If a sequence is either monotonically increasing or decreasing, we just say it's monotonic.
Define the function mono() to see whether a list is monotonic.
"monotonic" is math-speak for "sorted".
When two or more numbers in the sequence are equal, you've run into an edge-case. Such a list could be sorted, but not monotonic. Consder the list l = [0,1,1,1,1,1,50]. This is sorted but neither monotonically increasing nor decreasing.
There are at least two easy ways to weasel out of this: one is to call such a list "monotonically non-decreasing." A second, often more useful, is to stick to sequences where that will never happen. For example, if you confine yourself to sequences of random reals, the probability of duplicates in that sequence is zero.
(The mathematician would say, "The set of real sequences that are monotonically non-decreasing, yet not monotonically increasing, is of Lebesgue measure zero," largely to show off his ability to pronounce "Lebesgue.")
While we can't generate reals in Python, floats suffice: the odds of duplicates in even very long list of random floats isn't zero, but it's so small that you can test for them and throw exceptions when they occur.
Neither can we actually generate random floats, but pseudo-random-number generators are good enough in practice. Honest.
N.B., From here on out, when we say "sequence," we'll mean a sequence of reals, and our Python programs will manipulate lists of (pseudo-)random floats.
We'll also use "sorted" instead of "monotonic" so our family can know what we're talking about.
We'll leave edge cases and technical jargon to the mathematicians.
Sorted sequences are interesting, but rare. In a sequence of length N, only 1 of the N! permutations will be sorted in increasing order, and a second in decreasing. math.factorial(N) caculates $N!$. If you generate one random real every morning, at the end of the week, the probability that your sequence will be sorted is
import math
1/math.factorial(7)
What if you do it every day for a year?
1/math.factorial(365)
The number is too small to track -- lost in the noise.

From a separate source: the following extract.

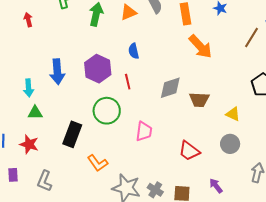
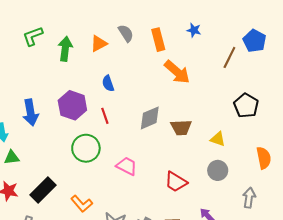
pink trapezoid: (144, 131) -> (127, 166), turned -65
black rectangle: (72, 134) -> (43, 190), moved, turned 30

Sorted sequences are rare. Let's lower our expectations.
To do that, begin with this different, yet equivalent, definition of sorted:
Put your finger between two, successive terms of your sequence. Suppose you discover every number to the left of your finger is less than every number to its right. If that's true no matter where you put your finger, the sequence is monotonically increasing -- it's sorted.
In code
def is_mono_inc2(seq):
n = len(seq)
for i in range(1, n):
if max(seq[:i]) > max(seq[i:]):
return False
return True
print(f"{is_mono_inc2(seq)=}")
Try this function on the sequences you defined earlier to verify you get the same answer.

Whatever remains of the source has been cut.